Democrats are firing back at this weekend's Republican radio address, stressing much of Rep. Parker Griffith's (R-Ala.) criticisms are incorrect.

Griffith, who defected to the GOP last December, charged Saturday morning that his former party had "lost its way" in the healthcare debate. He specifically railed on Democrats for cutting Medicare, adding a host of new fees and sneaking a series of secret "sweetheart deals" into their healthcare bill.

But the Democratic National Committee (DNC) promptly issued a release to reporters early Saturday, dismissing or deflecting most of those arguments as factually "misleading."

As it has before, the DNC aggregated a handful of statements from both congressional Democrats and the White House, showing the party has no desire to cut Medicare, harm seniors, takeover the healthcare system or impose wild tax hikes.

But strategists took particular issue with Griffith's insinuation that Democrats planned to introduce new "sweetheart deals" to their final healthcare bill.

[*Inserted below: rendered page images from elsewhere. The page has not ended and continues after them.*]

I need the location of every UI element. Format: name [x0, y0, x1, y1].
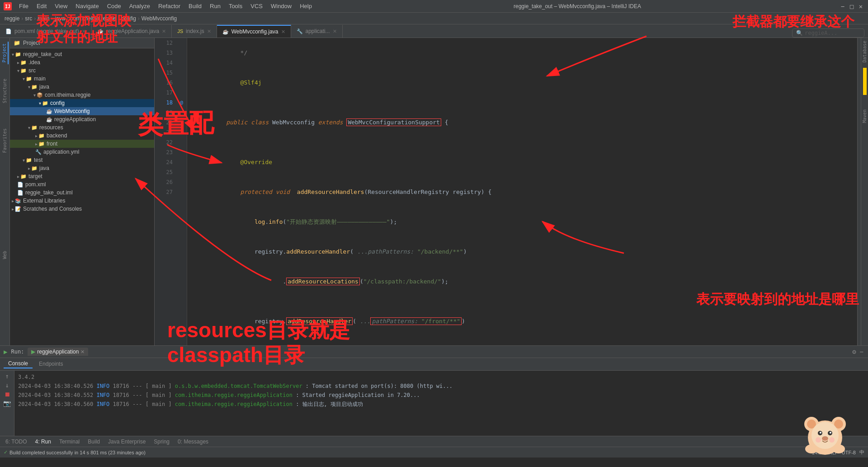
lang-indicator: 中	[859, 449, 864, 456]
menu-edit[interactable]: Edit	[33, 2, 50, 10]
breadcrumb-java[interactable]: java	[55, 15, 65, 22]
package-icon: 📦	[37, 92, 43, 98]
tab-webmvcconfig[interactable]: ☕ WebMvcconfig.java ✕	[217, 25, 291, 38]
breadcrumb-package[interactable]: com.itheima.reggie	[70, 15, 116, 22]
tree-item-scratches[interactable]: ▸ 📝 Scratches and Consoles	[10, 205, 154, 213]
menu-help[interactable]: Help	[296, 2, 316, 10]
window-title: reggie_take_out – WebMvcconfig.java – In…	[316, 3, 838, 9]
tree-item-test[interactable]: ▾ 📁 test	[10, 156, 154, 164]
tree-header: 📁 Project	[10, 38, 154, 48]
settings-button[interactable]: ⚙	[851, 347, 857, 356]
tree-item-reggieapp[interactable]: ☕ reggieApplication	[10, 115, 154, 123]
minimize-panel-button[interactable]: −	[859, 347, 864, 356]
menu-tools[interactable]: Tools	[225, 2, 246, 10]
java-icon-active: ☕	[222, 29, 229, 35]
console-tab-console[interactable]: Console	[4, 359, 33, 368]
console-area: ↑ ↓ ⏹ 📷 3.4.2 2024-04-03 16:38:40.526 IN…	[0, 371, 868, 436]
breadcrumb-main[interactable]: main	[38, 15, 49, 22]
tab-build[interactable]: Build	[84, 438, 104, 446]
camera-button[interactable]: 📷	[3, 400, 11, 407]
run-label: Run:	[11, 349, 24, 355]
web-sidebar-tab[interactable]: Web	[1, 249, 8, 261]
tree-item-package[interactable]: ▾ 📦 com.itheima.reggie	[10, 91, 154, 99]
menu-analyze[interactable]: Analyze	[126, 2, 154, 10]
tab-close-webmvc[interactable]: ✕	[281, 29, 285, 35]
tab-close-reggie[interactable]: ✕	[162, 28, 166, 34]
tab-close-index[interactable]: ✕	[207, 28, 211, 34]
menu-run[interactable]: Run	[206, 2, 224, 10]
run-tab-close[interactable]: ✕	[80, 349, 85, 355]
tab-todo[interactable]: 6: TODO	[2, 438, 31, 446]
tree-item-config[interactable]: ▾ 📁 config	[10, 99, 154, 107]
tree-item-java[interactable]: ▾ 📁 java	[10, 83, 154, 91]
menu-code[interactable]: Code	[104, 2, 125, 10]
breadcrumb-file[interactable]: WebMvcconfig	[142, 15, 177, 22]
code-line-23: registry.addResourceHandler( ...pathPatt…	[191, 307, 857, 336]
maven-tab[interactable]: Maven	[861, 107, 868, 126]
tab-pom-xml[interactable]: 📄 pom.xml (reggie_take_out) ✕	[0, 25, 92, 38]
tree-item-appyml[interactable]: 🔧 application.yml	[10, 148, 154, 156]
tree-item-ext-libs[interactable]: ▸ 📚 External Libraries	[10, 197, 154, 205]
structure-sidebar-tab[interactable]: Structure	[1, 77, 8, 105]
search-icon: 🔍	[796, 30, 803, 36]
menu-refactor[interactable]: Refactor	[155, 2, 184, 10]
stop-button[interactable]: ⏹	[4, 391, 10, 398]
tab-java-enterprise[interactable]: Java Enterprise	[104, 438, 149, 446]
tree-item-src[interactable]: ▾ 📁 src	[10, 66, 154, 75]
scroll-down-button[interactable]: ↓	[5, 382, 9, 389]
tab-messages[interactable]: 0: Messages	[174, 438, 212, 446]
tab-close-app[interactable]: ✕	[333, 28, 337, 34]
tree-item-front[interactable]: ▸ 📁 front	[10, 140, 154, 148]
menu-view[interactable]: View	[51, 2, 71, 10]
scroll-up-button[interactable]: ↑	[5, 373, 9, 380]
menu-build[interactable]: Build	[185, 2, 205, 10]
code-line-16	[191, 137, 857, 147]
project-sidebar-tab[interactable]: Project	[1, 42, 9, 64]
tab-terminal[interactable]: Terminal	[56, 438, 83, 446]
tab-run[interactable]: 4: Run	[32, 438, 55, 446]
tree-item-iml[interactable]: 📄 reggie_take_out.iml	[10, 189, 154, 197]
search-box[interactable]: 🔍 reggieA...	[792, 28, 864, 38]
menu-navigate[interactable]: Navigate	[72, 2, 102, 10]
code-editor[interactable]: 12 13 14 15 16 17 18 19 20 21 22 23 24 2…	[155, 38, 861, 345]
menu-window[interactable]: Window	[267, 2, 295, 10]
tab-reggie-app[interactable]: ☕ reggieApplication.java ✕	[92, 25, 172, 38]
tree-item-idea[interactable]: ▸ 📁 .idea	[10, 58, 154, 66]
breadcrumb-config[interactable]: config	[122, 15, 136, 22]
database-tab[interactable]: Database	[861, 38, 868, 65]
charset-utf8: UTF-8	[842, 450, 856, 455]
tab-close-pom[interactable]: ✕	[82, 28, 86, 34]
tab-index-js[interactable]: JS index.js ✕	[172, 25, 217, 38]
encoding-crlf: CRLF	[825, 450, 838, 455]
tree-item-target[interactable]: ▸ 📁 target	[10, 172, 154, 180]
tab-spring[interactable]: Spring	[150, 438, 173, 446]
iml-icon: 📄	[17, 190, 24, 196]
yaml-icon: 🔧	[35, 149, 42, 155]
menu-file[interactable]: File	[15, 2, 32, 10]
tree-item-reggie[interactable]: ▾ 📁 reggie_take_out	[10, 50, 154, 58]
tree-item-resources[interactable]: ▾ 📁 resources	[10, 123, 154, 132]
backend-folder-icon: 📁	[38, 133, 45, 139]
minimize-button[interactable]: −	[839, 3, 846, 10]
tree-item-main[interactable]: ▾ 📁 main	[10, 75, 154, 83]
vertical-scrollbar[interactable]	[857, 38, 861, 345]
tab-application[interactable]: 🔧 applicati... ✕	[291, 25, 343, 38]
tree-item-webmvcconfig[interactable]: ☕ WebMvcconfig	[10, 107, 154, 115]
menu-vcs[interactable]: VCS	[247, 2, 266, 10]
front-folder-icon: 📁	[38, 141, 45, 147]
maximize-button[interactable]: □	[848, 3, 855, 10]
target-folder-icon: 📁	[20, 174, 27, 179]
favorites-sidebar-tab[interactable]: Favorites	[1, 127, 8, 155]
tree-item-backend[interactable]: ▸ 📁 backend	[10, 132, 154, 140]
tree-item-pom[interactable]: 📄 pom.xml	[10, 180, 154, 189]
code-lines[interactable]: */ @Slf4j public class WebMvcconfig exte…	[187, 38, 857, 345]
console-tab-endpoints[interactable]: Endpoints	[34, 360, 67, 368]
test-java-icon: 📁	[31, 165, 38, 171]
close-button[interactable]: ✕	[857, 3, 864, 10]
java-folder-icon: 📁	[31, 84, 38, 90]
breadcrumb-src[interactable]: src	[25, 15, 32, 22]
tree-item-test-java[interactable]: ▸ 📁 java	[10, 164, 154, 172]
breadcrumb: reggie › src › main › java › com.itheima…	[0, 13, 868, 24]
breadcrumb-reggie[interactable]: reggie	[5, 15, 19, 22]
run-tab-reggie[interactable]: ▶ reggieApplication ✕	[28, 348, 88, 356]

“Even as public opposition continued to rise, Democrats refused to let up, stuffing these bills with sweetheart deals for lawmakers and giveaways to Washington special interests,” Griffith said in the address, later adding that Senate Democrats' desire to use the 51-vote reconciliation process would assist them in this aim.

But DNC leaders soundly disputed that charge. They pointed out that House and Senate Democratic leaders agreed weeks ago to remove the deal that has generated considerable criticism: the so-called "Cornhusker Kickback" that granted a key Medicare exemption to Sen. Ben Nelson's home state of Nebraska.

The DNC later defended Senate Democrats' use of reconciliation, noting that GOP leaders have invokes the procedure many times before -- most notably in 2001, when Republicans passed former President George Bush's tax cuts into law.